I talk to myself


I have been talking to myself since I was a teenager (it just started spontaneously), and at the age of 41 , I still don’t know exactly what is causing this disruptive behaviour.
Back in 1995 at 16 years of age, I looked up psychiatric disorders in a medical encyclopaedia at the school library, frantically trying to pinpoint a possible cause, the closest I got was schizophrenia.
I didn’t mention to my parents, they wouldn’t have understood and most likely would have been brushed under the carpet (they were very inattentive parents). Also I felt embarrassed, didn’t have that closeness with them, my mother would have said, “no one will marry you!”, so it just festered .
I was old enough to speak to my GP alone so made an appointment and explained the talking to her, I even asked if it was schizophrenia, she was very dismissive and said “NO!”, it’s just coping mechanism with a wave of her hand.
I felt as though I’d come to a dead end, so the secretive behaviour continued, I actually thought she would prescribe a pill to make it stop.
I lived with my parents and siblings, they knew about it but no one ever brought it up. I would spend hours of my day having conversations by myself, I still do, in fact its gotten worse with age, I’ve lost my life to it. I have spent more time alone talking to myself than with family, It’s just not normal to me and actually causes me a great deal of distress, for some family members who are aware, it’s a source of amusement.
My late paternal grandmother had dementia, as a child I recall her muttering and chucking to herself. I then noticed my father doing the same, when I started doing it, I realised it was heredity. My grandmother was reclusive and socially inept, my father is the same, I also have gone through the motions of life but haven’t really lived. I honestly believe my father is heading for dementia and I’m the worst I’ve ever been, so out of sorts and detached from everything around me.
I recently learned my paternal cousins talk to themselves too, one has a diagnosis for schizophrenia, the second doesn’t see it as a problem (she doesn’t want to be “certified”), the third cousin never mentioned to me in all these years, she opened up when I asked her about it, that just confirms to me it’s in the genes. It could actually be a negative symptom of schizophrenia!
The problems have been there from childhood, As a child I was socially awkward, self conscious, sensitive and ill at ease with my peers. My fearful upbringing didn’t help, although there was no abuse or trauma.

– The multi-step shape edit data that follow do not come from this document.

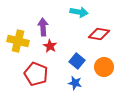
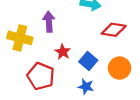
red star: (50, 46) -> (63, 52), moved

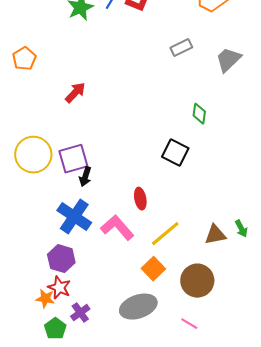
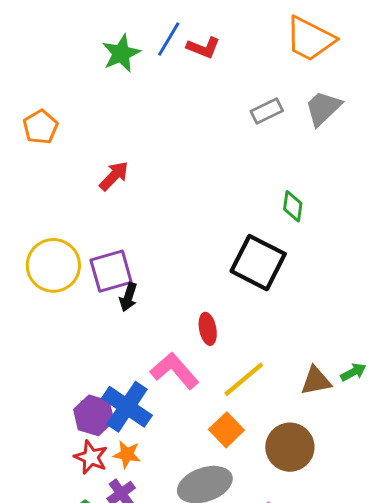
gray trapezoid: (228, 60) -> (323, 108), moved
black square: (175, 153) -> (258, 263), size x1.4
blue cross: (74, 217) -> (127, 407), moved
green arrow: (241, 229) -> (353, 372), turned -90
orange star: (45, 299) -> (127, 454), moved

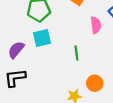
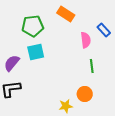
green line: (76, 53) -> (92, 66), moved

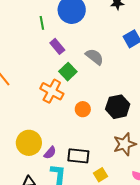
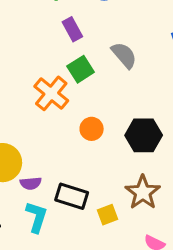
brown star: (125, 144) -> (143, 192), turned -30
purple semicircle: (50, 153) -> (31, 183), turned 32
yellow square: (100, 175) -> (107, 215), moved

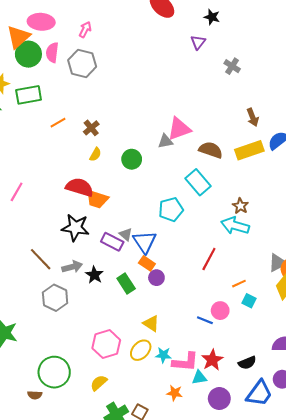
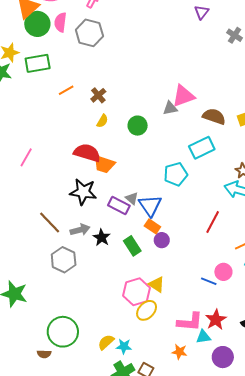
cyan rectangle: (198, 182) -> (202, 148), turned -75
pink hexagon: (106, 344) -> (136, 292), moved
cyan star: (163, 355) -> (124, 346), moved

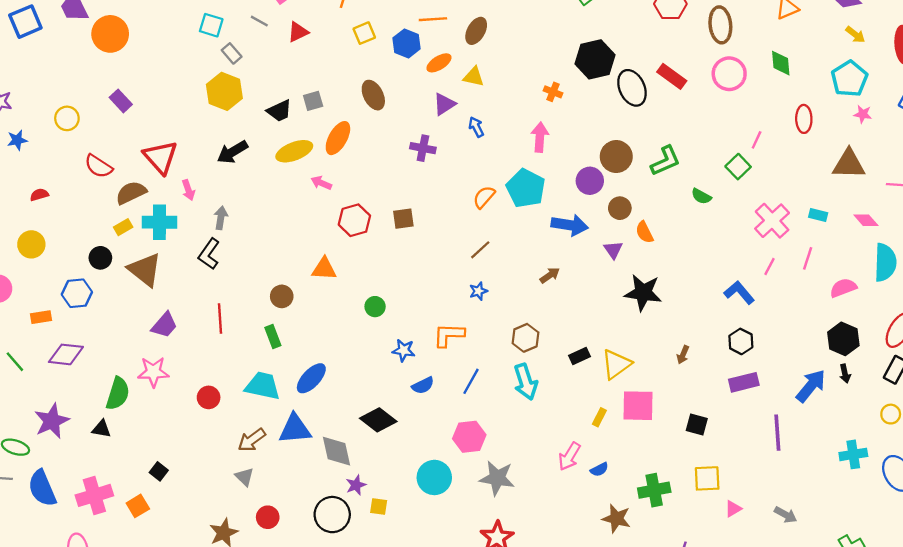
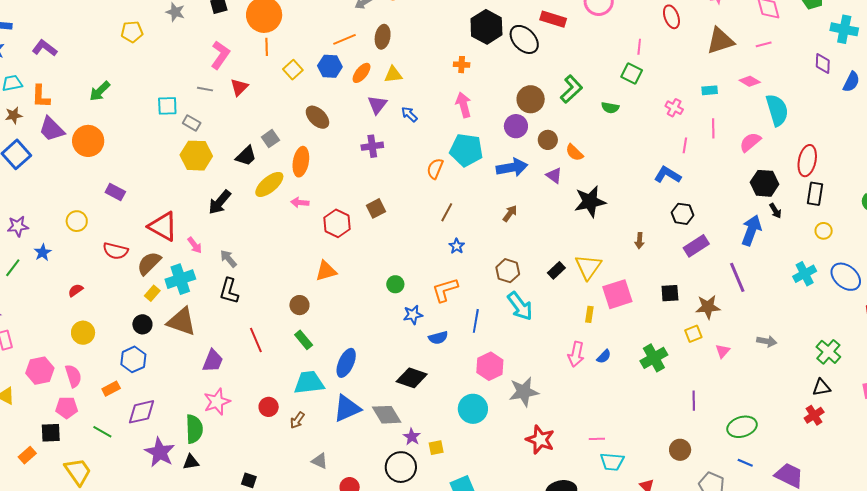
gray arrow: (221, 218) -> (228, 259), turned -30
pink cross: (772, 221) -> (674, 108), size x0.6
green circle: (375, 307) -> (395, 284), moved
blue semicircle: (423, 385) -> (438, 338), turned 30
purple star: (52, 421) -> (160, 452), moved
brown arrow: (252, 440) -> (297, 420), moved, size x0.7
yellow square: (707, 478) -> (693, 334), size x0.7
brown star: (616, 519) -> (708, 307), moved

I struggled to make and maintain friendships, tagged along with a group of girls up until junior school (year 6), at high school and college I only had 1 friend, at university I didn’t make any friends.
I recall burning bridges throughout my academic and work life, I’ve done very little work, in fact I’ve never had a full time job / salary. I graduated in 2014 , my degree was a waste, the social anxiety won’t let me hold down a 9-5 job.
I was a beauty therapist for a while, completed many courses but never actually put them to use, people who started out after me , got ahead, I never made my mark.

To be continued…


Published by Sam K admin

Hello, If you are reading this, chances are you typed the following words into google: ‘I TALK TO MYSELF’. If I’m right, read on as I want to share my findings with you. I didn’t introduce myself above as I wish to remain anonymous, I won’t be sharing personal details but you can call me Sam for now. Mental health is a serious matter, the stigma is out of control, it exists even in health care sadly. Words can be extremely hurtful, please be kind when commenting. The talking behaviour I mention in my first blog, is not understood, for some it may be coping mechanism and may not be disruptive to their daily lives, for me it causes a great deal of distress and I believe it’s a symptom of something more serious. If you are a health professional or researcher, please take note as it may help you to understand this behaviour which I believe isn’t listed in the DSM (let me know if I’m wrong) . It’s a secretive behaviour which I mentioned to my GP at the age of 16 and didn’t mention again until 25 years later as the first doctor was dismissive. The psychologist I spoke to in 2018 referred me to an ADHD specialist for assessment based on the difficulties I face on a daily basis, I wrote everything down, the only thing she failed to recognise was the talking. That’s what led me to research for myself. In the coming weeks I will be sharing all my findings. Although I’m an academic and don’t leave any stone unturned when researching, my writing style may not suit every reader and to be honest , it reflects the state of my chaotic mind, I suffer from considerable impaired cognition, combined with mood swings and extreme lack of motivation, which makes it difficult to gather my thoughts. If my writing isn’t coherent, you’ll just have to put up with me I’m afraid. I hope this blog will offer comfort to people who are coping with mental illness on a daily basis. For those who are seeking help, write down clearly what your difficulties are prior to speaking with your GP or mental health professional. Write everything, don’t be embarrassed about it, there is no shame in having a mental health problem. If like me you are on a waiting list in the UK, you’ll have to sit tight, the waiting lists for adult mental health are ridiculous, I’ve been waiting for 14 months already, still no appointment! I know the overwhelming despair that comes with not being able to access the right care quickly enough. Just hang in there, remember you are not alone.